Bosnia's private sector is growing slowly, but foreign investment has dropped sharply since 2007. Government spending - including transfer payments - remains high, at roughly 40% of GDP, because of redundant government offices at the national, sub-national, and municipal level. High unemployment remains the most serious macroeconomic problem. Successful implementation of a value-added tax in 2006 provided a steady source of revenue for the government and helped rein in gray-market activity. National-level statistics have also improved over time but a large share of economic activity remains unofficial and unrecorded.

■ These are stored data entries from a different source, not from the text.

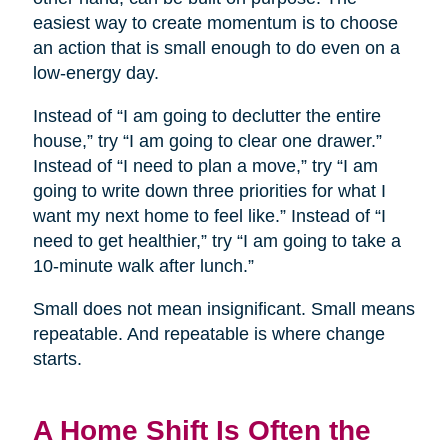
easiest way to create momentum is to choose
an action that is small enough to do even on a
low-energy day.
Instead of “I am going to declutter the entire
house,” try “I am going to clear one drawer.”
Instead of “I need to plan a move,” try “I am
going to write down three priorities for what I
want my next home to feel like.” Instead of “I
need to get healthier,” try “I am going to take a
10-minute walk after lunch.”
Small does not mean insignificant. Small means
repeatable. And repeatable is where change
starts.
A Home Shift Is Often the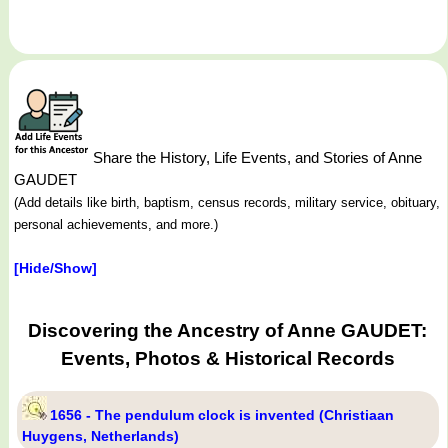
Share the History, Life Events, and Stories of Anne
GAUDET
(Add details like birth, baptism, census records, military service, obituary,
personal achievements, and more.)
[Hide/Show]
Discovering the Ancestry of Anne GAUDET:
Events, Photos & Historical Records
1656 - The pendulum clock is invented (Christiaan
Huygens, Netherlands)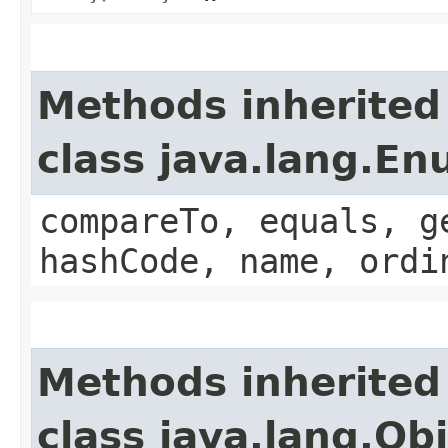
Methods inherited
class java.lang.E
compareTo, equals, g
hashCode, name, ordi
Methods inherited
class java.lang.Ob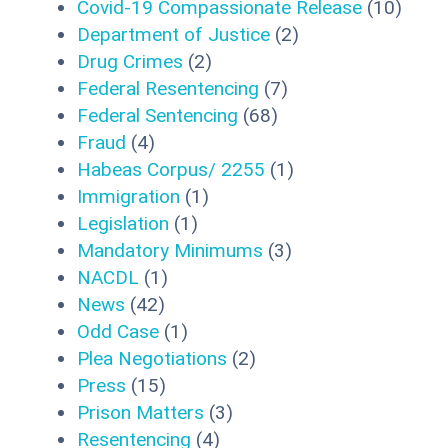
Covid-19 Compassionate Release
(10)
Department of Justice
(2)
Drug Crimes
(2)
Federal Resentencing
(7)
Federal Sentencing
(68)
Fraud
(4)
Habeas Corpus/ 2255
(1)
Immigration
(1)
Legislation
(1)
Mandatory Minimums
(3)
NACDL
(1)
News
(42)
Odd Case
(1)
Plea Negotiations
(2)
Press
(15)
Prison Matters
(3)
Resentencing
(4)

Bosnia and Herzegovina's top economic priorities are: acceleration of integration into the EU; strengthening the fiscal system; public administration reform; World Trade Organization membership; and securing economic growth by fostering a dynamic, competitive private sector.
Agriculture - products:
wheat, corn, fruits, vegetables; livestock
steel, coal, iron ore, lead, zinc, manganese, bauxite, aluminum, motor vehicle assembly, textiles, tobacco products, wooden furniture, ammunition, domestic appliances, oil refining
Exports - commodities:
metals, clothing, wood products
Exports - partners:
Slovenia 16.5%, Italy 15.9%, Germany 12.1%, Croatia 11.5%, Austria 11.1%, Turkey 5.2% (2015)
Imports - commodities:
machinery and equipment, chemicals, fuels, foodstuffs
Imports - partners:
Croatia 19.3%, Germany 13.9%, Slovenia 13.8%, Italy 10.9%, Austria 5.7%, Hungary 5.2%, Turkey 4.5% (2015)
Bosnia and Herzegovina’s (BiH) political environment and complex government structures create significant obstacles to economic development and foreign direct investment. Although open to foreign investment, investors continue to face a number of serious obstacles including corruption, complex legal and regulatory frameworks and government structures, non-transparent business procedures, insufficient protection of property rights, and a weak judicial system. The country’s complicated government structure and political environment has stalled many key economic reforms. BiH’s poor investment climate, lingering effects of the global economic downturn, and the country’s strong connection to still slow growing Europe has resulted in stagnant foreign direct investment inflow over the past five years. According to the World Bank’s Ease of Doing Business Report, BiH is the least competitive economy in Southeast Europe and is currently ranked 79 out of 189 global economies.
Historically, U.S. investment in BiH has been low, primarily due to the challenging business climate and the lack of opportunities for investment. Nonetheless, if fully implemented, the European Union Reform Agenda will gradually open up BiH to foreign investment by improving the labor environment, decreasing regulation, harmonizing economic regulation, and shifting the economy from public to private-led. BiH offers business opportunities to well-prepared and persistent exporters and investors. The country is open to foreign investment and offers a liberal trade regime. It is also richly endowed with natural resources, providing potential opportunities in energy (hydro and thermal power plants), agriculture, timber, and tourism. The best business opportunities for U.S. exporters to BiH include energy generation and transmission equipment, telecommunication and IT equipment and services, transport infrastructure and equipment, engineering and construction services, medical equipment, and raw materials and chemicals for industrial processing. In 2015, the U.S. exported $251 million in goods to BiH (source: BiH Statistics Agency).